The publication ranked a diverse set of women as power players in industries like government, media, entertainment and philanthropy.
Four women made it to the top 10: Melinda Gates, co-chair of the Bill & Melinda Gates Foundation, came in at #4, Film Director and Screenwriter Ava DuVernay at #6, Tsai Ing-Wen, the first female (and current) president of Taiwan, at #8 and Angela Merkel, chancellor of Germany, rounded out #10.
Author Geoff Colvin pointed out “three lessons” on leadership we can learn from everyone on the list this year. They “acknowledge reality and offer hope,” “bring followers physically together,” and “build bridges,” Colvin wrote.
You don’t have to be famous to be a leader
You might be thinking, well, that’s great and all, but what about the hardworking women (and men) who I work with everyday?
Fortune emphasized that we shouldn’t forget about the great leaders who don’t get big magazine spreads.
“Remember as you scan our list that we evaluate each leader within his or her own field of endeavor. Someone leading a small organization effectively may rank above someone far more famous nudging global issues….The point is that great leaders can be anywhere—at the helm of a giant corporation, running a rural college, or in a cramped office exerting influence through sheer personal energy,” Colvin wrote.
Women in leadership positions are still rare
While more than half of the people on “The World’s 50 Greatest Leaders” list were women, it’s clear that women who are diverse in every sense of the word are underrepresented in professional jobs.
Nonprofit organization Catalyst named all the women who are currently CEOs at S&P 500 companies, according to the January 2017 S&P 500 list published by Dow Jones.
They found that women only hold 29 CEO positions at those companies— a mere 5.8% of CEOs, a small proportion compared to women as roughly half the population of America. The discrepancy has motivated executives including Sheryl Sandberg at Facebook, and Sallie Krawcheck, formerly of Bank of America, to write books and give speeches about what women can do to further their positions in corporate America. Sandberg’s TED talk on why we have too few women leaders is a popular one.
Women of color often hold even far fewer leadership positions.

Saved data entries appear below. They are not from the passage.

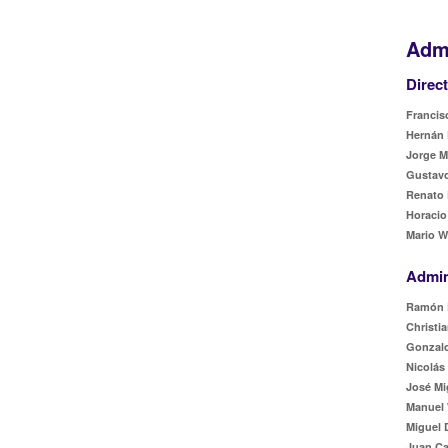
Admi
Direc
Francisc
Hernán 
Jorge M
Gustavo
Renato 
Horacio
Mario W
Admin
Ramón 
Christia
Gonzalo
Nicolás
José Mi
Manuel 
Miguel 
Juan Ca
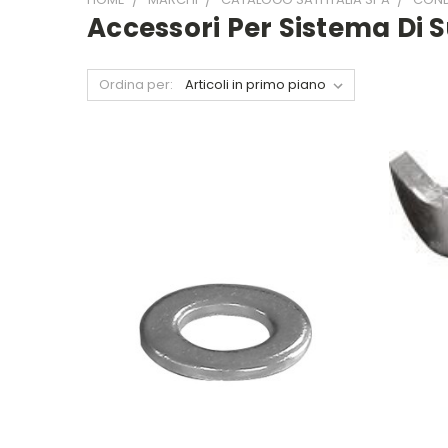
Accessori Per Sistema Di 
Ordina per:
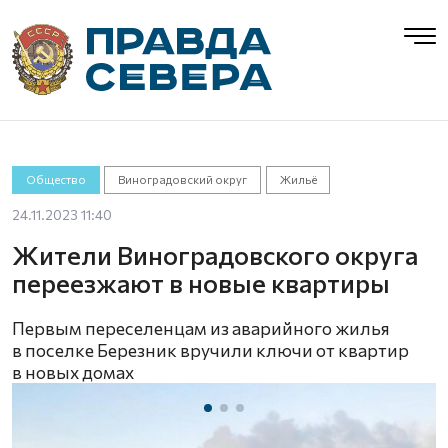
Общество
Виноградовский округ
Жильё
24.11.2023 11:40
Жители Виноградовского округа
переезжают в новые квартиры
Первым переселенцам из аварийного жилья
в поселке Березник вручили ключи от квартир
в новых домах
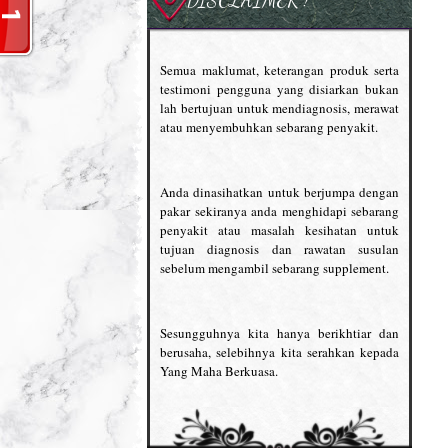
Semua maklumat, keterangan produk serta
testimoni pengguna yang disiarkan bukan
lah bertujuan untuk mendiagnosis, merawat
atau menyembuhkan sebarang penyakit.
Anda dinasihatkan untuk berjumpa dengan
pakar sekiranya anda menghidapi sebarang
penyakit atau masalah kesihatan untuk
tujuan diagnosis dan rawatan susulan
sebelum mengambil sebarang supplement.
Sesungguhnya kita hanya berikhtiar dan
berusaha, selebihnya kita serahkan kepada
Yang Maha Berkuasa.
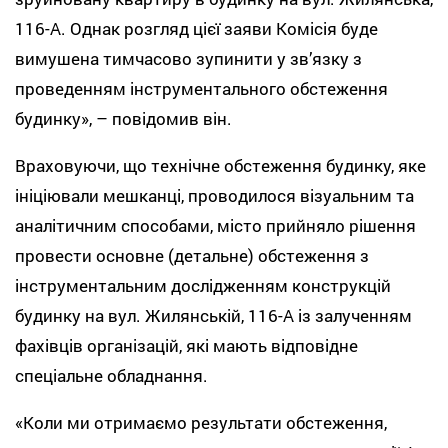
116-А. Однак розгляд цієї заяви Комісія буде
вимушена тимчасово зупинити у зв’язку з
проведенням інструментального обстеження
будинку», – повідомив він.
Враховуючи, що технічне обстеження будинку, яке
ініціювали мешканці, проводилося візуальним та
аналітичним способами, місто прийняло рішення
провести основне (детальне) обстеження з
інструментальним дослідженням конструкцій
будинку на вул. Жилянській, 116-А із залученням
фахівців організацій, які мають відповідне
спеціальне обладнання.
«Коли ми отримаємо результати обстеження,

Hispanic women make up 6.2% of the private sector workforce, but only 1.3% of private sector senior-level executives, according to a chart in a report by the American Association of University Women, which used 2014 data from the U.S. Equal Employment Opportunity Commission. The same chart showed that Black women make up 7.9% of the private sector workforce, but only 1.5% of private sector senior-level executives.
The irony? Many studies show that companies with more women on their boards and more women on their teams perform well financially and earn better revenues and stronger profits.